Fig. 19.—The egg of the common bladder-wrack (Fucus vesiculosus), a simple naked cell, much enlarged. In the centre of the naked globule of protoplasm the bright kernel is visible.
It was probably the Fucoideæ, or Brown Algæ, which during the primordial period, to a great extent constituted the characteristic alga-forests of that immense space of time. Their petrified remains, especially those of the Silurian period, which have been preserved, can, it is true, give us but a faint idea of them, because the material of these Algæ, like that of most others, is ill-suited for preservation in a fossil state. As has already been remarked, a large portion of coal is perhaps composed of them.
Less important is the fourth class of Algæ, that of the Rose-coloured Algæ (Rhodophyceæ), or Red Sea-weeds (Florideæ). This class, it is true, presents a great number of different forms; but most of them are of much smaller size than the Brown Algæ. Although they are inferior to the latter in perfection and differentiation, they far surpass them in some other respects. To them belong the most beautiful and elegant of all Algæ, which on account of the fine plumose division of their leaf-like bodies, and also on account of their pure and delicate red colour, are among the most charming of plants. The characteristic red colour sometimes appears as a deep purple, sometimes as a glowing scarlet, sometimes as a delicate rose tint, and may verge into violet and bluish purple, or on the other hand into brown and green tints of marvellous splendour. Whoever has visited one of our sea-coast watering places, must have admired the lovely forms of the Florideæ, which are frequently dried on white paper and offered for sale.
Most of the Red Algæ are so delicate, that they are quite incapable of being petrified; this is the case with the splendid Ptilotes, Plocamia, Delesseria, etc. However, there are individual forms, like the Chondria and Sphærococca, which possess a harder thallus, often almost as hard as cartilage, and of these fossil remains have been preserved—principally in the Silurian, Devonian, and Carboniferous strata, and later in the oolites. It is probable that this class also had an important share in the composition of the archilithic Algæ flora.

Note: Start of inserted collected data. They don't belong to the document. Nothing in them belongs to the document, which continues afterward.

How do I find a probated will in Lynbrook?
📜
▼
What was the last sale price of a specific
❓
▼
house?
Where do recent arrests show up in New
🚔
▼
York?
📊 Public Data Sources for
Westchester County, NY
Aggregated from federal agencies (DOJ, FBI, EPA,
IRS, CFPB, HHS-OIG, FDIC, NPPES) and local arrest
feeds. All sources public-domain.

If we now again take into consideration the flora of the primordial period, which was exclusively formed by the group of Algæ, we can see that it is not improbable that its four subordinate classes had a share in the composition of those submarine forests of the primæval oceans, similar to that which the four types of vegetation—trees with trunks, flowering shrubs, grass, and tender leaf-ferns and mosses—at present take in the composition of our recent land forests.
We may suppose that the submarine tree forests of the primordial period were formed by the huge Brown Algæ, or Fucoideæ. The many-coloured flowers at the foot of these gigantic trees were represented by the gay Red Algæ, or Florideæ. The green grass between was formed by the hair-like bunches of Green Algæ, or Chloroalgæ. Finally, the tender foliage of ferns and mosses, which at present cover the ground of our forests, fill the crevices left by other plants, and even settle on the trunks of the trees, at that time probably had representatives in the moss and fern-like Siphoneæ, in the Caulerpa and Bryopsis, from among the class of the primary Algæ, Protophyta, or Archephyceæ.
With regard to the relationships of the different classes of Algæ to one another and to other plants, it is exceedingly probable that the Primary Algæ, or Archephyceæ, as already remarked, form the common root of the pedigree, not merely for the different classes of Algæ, but for the whole vegetable kingdom. On this account they may with justice be designated as primæval plants, or Protophyta.
Out of the naked vegetable Monera, in the beginning of the Laurentian period, enclosed cytods were probably the first to arise (vol. i. p. [345]), by the naked, structureless, albuminous substance of the Monera becoming condensed in the form of a pellicle on the surface, or by secreting a membrane. At a later period, out of these enclosed cytods genuine vegetable cells probably arose, as a kernel or nucleus separated itself in the interior from the surrounding cell-substance or plasma.
The three classes of Green Algæ, Brown Algæ, and Red Algæ, are perhaps three distinct classes, which have arisen independently of one another out of the common radical group of Primæval Algæ, and then developed themselves further (each according to its kind), and have variously branched off into orders and families. The Brown and Red Algæ possess no close blood relationship to the other classes of the vegetable kingdom. These latter have most probably arisen out of the Primæval Algæ, either directly or by the intermediate step of the Green Algæ.
It is probable that Mosses (out of which, at a later time, Ferns developed) proceeded from a group of Green Algæ, and that Fungi and Lichens proceeded from a group of Primæval Algæ. The Phanerogamia developed at a much later period out of Ferns.